Each entry below is to be extracted exactly.

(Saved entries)

────────

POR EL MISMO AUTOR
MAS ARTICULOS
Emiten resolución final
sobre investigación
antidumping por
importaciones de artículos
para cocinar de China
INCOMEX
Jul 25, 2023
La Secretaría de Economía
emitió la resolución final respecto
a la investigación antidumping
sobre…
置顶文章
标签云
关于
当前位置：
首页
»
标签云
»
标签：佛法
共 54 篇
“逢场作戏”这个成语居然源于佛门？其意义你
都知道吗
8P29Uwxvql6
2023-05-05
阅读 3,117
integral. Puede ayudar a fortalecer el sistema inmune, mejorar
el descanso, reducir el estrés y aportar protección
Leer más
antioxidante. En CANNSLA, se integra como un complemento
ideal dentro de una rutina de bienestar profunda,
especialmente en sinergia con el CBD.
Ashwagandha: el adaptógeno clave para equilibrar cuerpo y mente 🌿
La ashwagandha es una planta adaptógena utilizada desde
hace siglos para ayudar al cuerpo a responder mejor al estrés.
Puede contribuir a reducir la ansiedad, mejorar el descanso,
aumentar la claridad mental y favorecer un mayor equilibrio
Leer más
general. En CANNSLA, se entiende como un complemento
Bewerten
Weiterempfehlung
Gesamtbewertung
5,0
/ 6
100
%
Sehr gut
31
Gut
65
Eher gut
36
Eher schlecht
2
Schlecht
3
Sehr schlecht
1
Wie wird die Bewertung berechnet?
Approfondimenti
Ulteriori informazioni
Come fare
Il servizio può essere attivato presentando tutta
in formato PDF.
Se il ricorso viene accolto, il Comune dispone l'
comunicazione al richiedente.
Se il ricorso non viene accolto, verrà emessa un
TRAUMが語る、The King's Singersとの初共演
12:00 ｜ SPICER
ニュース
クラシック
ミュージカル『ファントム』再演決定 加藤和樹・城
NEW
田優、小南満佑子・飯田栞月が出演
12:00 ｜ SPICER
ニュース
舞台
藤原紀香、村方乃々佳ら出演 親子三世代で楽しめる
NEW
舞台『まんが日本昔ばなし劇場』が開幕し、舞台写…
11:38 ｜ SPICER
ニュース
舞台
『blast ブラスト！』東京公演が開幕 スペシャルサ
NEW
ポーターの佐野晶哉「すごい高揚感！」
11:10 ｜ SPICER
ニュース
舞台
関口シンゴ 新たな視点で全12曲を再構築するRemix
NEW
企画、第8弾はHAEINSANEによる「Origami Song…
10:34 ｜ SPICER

────────

◆ Expected answer:
POR EL MISMO AUTOR
MAS ARTICULOS
Emiten resolución final
sobre investigación
antidumping por
importaciones de artículos
para cocinar de China
INCOMEX
Jul 25, 2023
La Secretaría de Economía
emitió la resolución final respecto
a la investigación antidumping
sobre…
置顶文章
标签云
关于
当前位置：
首页
»
标签云
»
标签：佛法
共 54 篇
“逢场作戏”这个成语居然源于佛门？其意义你
都知道吗
8P29Uwxvql6
2023-05-05
阅读 3,117
integral. Puede ayudar a fortalecer el sistema inmune, mejorar
el descanso, reducir el estrés y aportar protección
Leer más
antioxidante. En CANNSLA, se integra como un complemento
ideal dentro de una rutina de bienestar profunda,
especialmente en sinergia con el CBD.
Ashwagandha: el adaptógeno clave para equilibrar cuerpo y mente 🌿
La ashwagandha es una planta adaptógena utilizada desde
hace siglos para ayudar al cuerpo a responder mejor al estrés.
Puede contribuir a reducir la ansiedad, mejorar el descanso,
aumentar la claridad mental y favorecer un mayor equilibrio
Leer más
general. En CANNSLA, se entiende como un complemento
Bewerten
Weiterempfehlung
Gesamtbewertung
5,0
/ 6
100
%
Sehr gut
31
Gut
65
Eher gut
36
Eher schlecht
2
Schlecht
3
Sehr schlecht
1
Wie wird die Bewertung berechnet?
Approfondimenti
Ulteriori informazioni
Come fare
Il servizio può essere attivato presentando tutta
in formato PDF.
Se il ricorso viene accolto, il Comune dispone l'
comunicazione al richiedente.
Se il ricorso non viene accolto, verrà emessa un
TRAUMが語る、The King's Singersとの初共演
12:00 ｜ SPICER
ニュース
クラシック
ミュージカル『ファントム』再演決定 加藤和樹・城
NEW
田優、小南満佑子・飯田栞月が出演
12:00 ｜ SPICER
ニュース
舞台
藤原紀香、村方乃々佳ら出演 親子三世代で楽しめる
NEW
舞台『まんが日本昔ばなし劇場』が開幕し、舞台写…
11:38 ｜ SPICER
ニュース
舞台
『blast ブラスト！』東京公演が開幕 スペシャルサ
NEW
ポーターの佐野晶哉「すごい高揚感！」
11:10 ｜ SPICER
ニュース
舞台
関口シンゴ 新たな視点で全12曲を再構築するRemix
NEW
企画、第8弾はHAEINSANEによる「Origami Song…
10:34 ｜ SPICER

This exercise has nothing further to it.